§ Records drawn from a dataset:

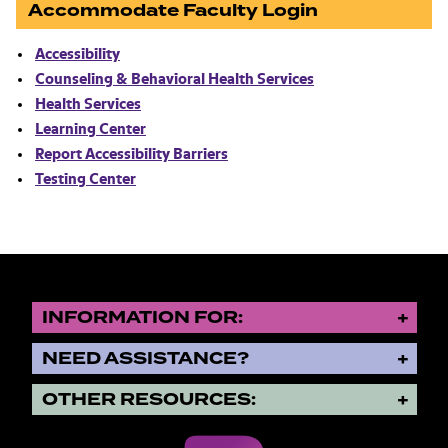
Accommodate Faculty Login
Accessibility
Counseling & Behavioral Health Services
Health Services
Learning Center
Report Accessibility Barriers
Testing Center
INFORMATION FOR:
NEED ASSISTANCE?
OTHER RESOURCES:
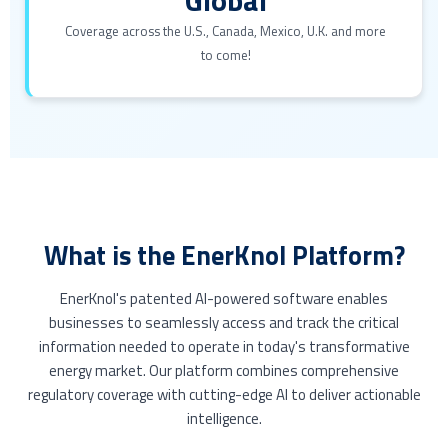
Coverage across the U.S., Canada, Mexico, U.K. and more
to come!
What is the EnerKnol Platform?
EnerKnol's patented AI-powered software enables
businesses to seamlessly access and track the critical
information needed to operate in today's transformative
energy market. Our platform combines comprehensive
regulatory coverage with cutting-edge AI to deliver actionable
intelligence.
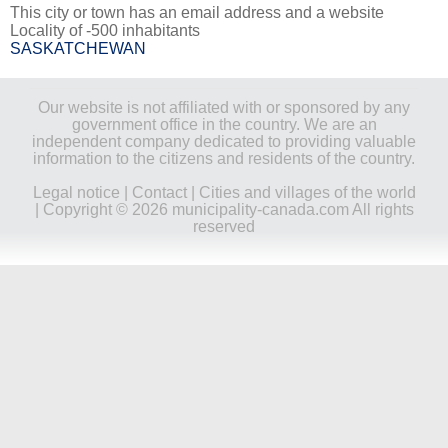
This city or town has an email address and a website
Locality of -500 inhabitants
SASKATCHEWAN
Our website is not affiliated with or sponsored by any
government office in the country. We are an
independent company dedicated to providing valuable
information to the citizens and residents of the country.
Legal notice
|
Contact
|
Cities and villages of the world
| Copyright © 2026 municipality-canada.com All rights
reserved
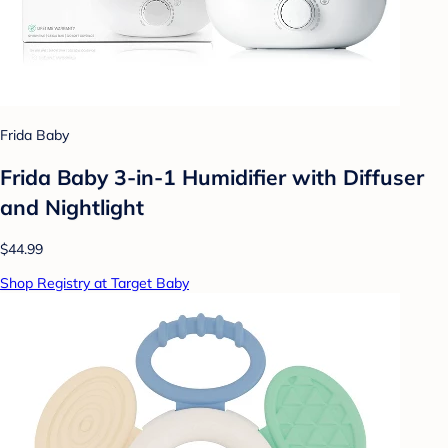
Frida Baby
Frida Baby 3-in-1 Humidifier with Diffuser
and Nightlight
$44.99
Shop Registry at Target Baby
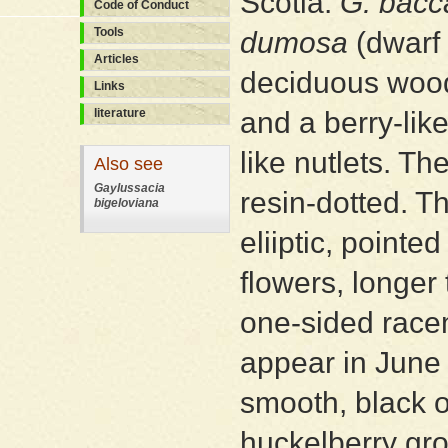
Scotia:
G. bacc
Code of Conduct
Tools
dumosa
(dwarf 
Articles
deciduous wood
Links
literature
and a berry-lik
like nutlets. T
Also see
Gaylussacia
resin-dotted.
bigeloviana
eliiptic, pointe
flowers, longer
one-sided racem
appear in June a
smooth, black o
huckelberry gro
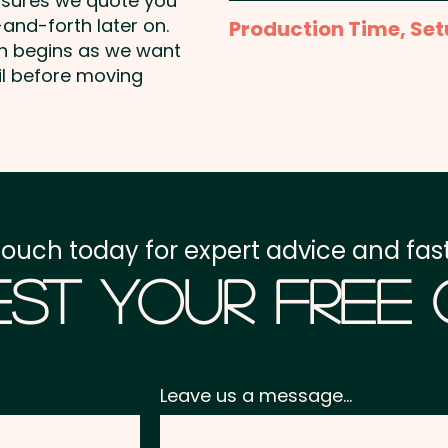
nsures we quote you
Full Colour Sublimation 
and-forth later on.
Production Time, Set
price shown
on begins as we want
Production Time:
appro
il before moving
Setup Fee:
AU$80.00
Freight:
FREE Freight to 
GST:
Prices displayed a
touch today for expert advice and fast
st Your Free
Leave us a message...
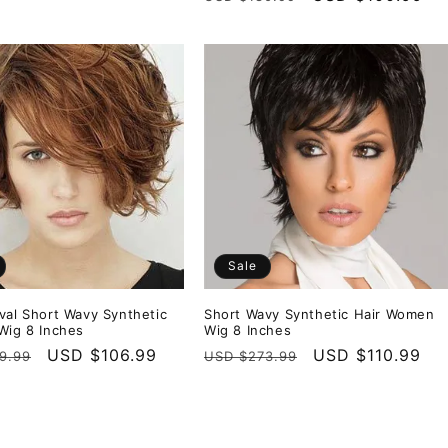
price
price
Sale
val Short Wavy Synthetic
Short Wavy Synthetic Hair Women
Wig 8 Inches
Wig 8 Inches
r
Sale
USD $106.99
Regular
Sale
USD $110.99
9.99
USD $273.99
price
price
price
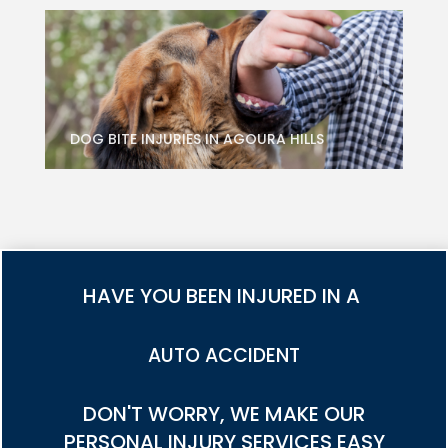
DOG BITE INJURIES IN AGOURA HILLS
HAVE YOU BEEN INJURED IN A
TRUCK ACCIDENT
DON'T WORRY, WE MAKE OUR
PERSONAL INJURY SERVICES EASY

§ TASK DIRECTIONS: Copy each line of the data that includes the word "country".

§ TASK OUTPUT:
government office in the country. We are an
information to the citizens and residents of the country.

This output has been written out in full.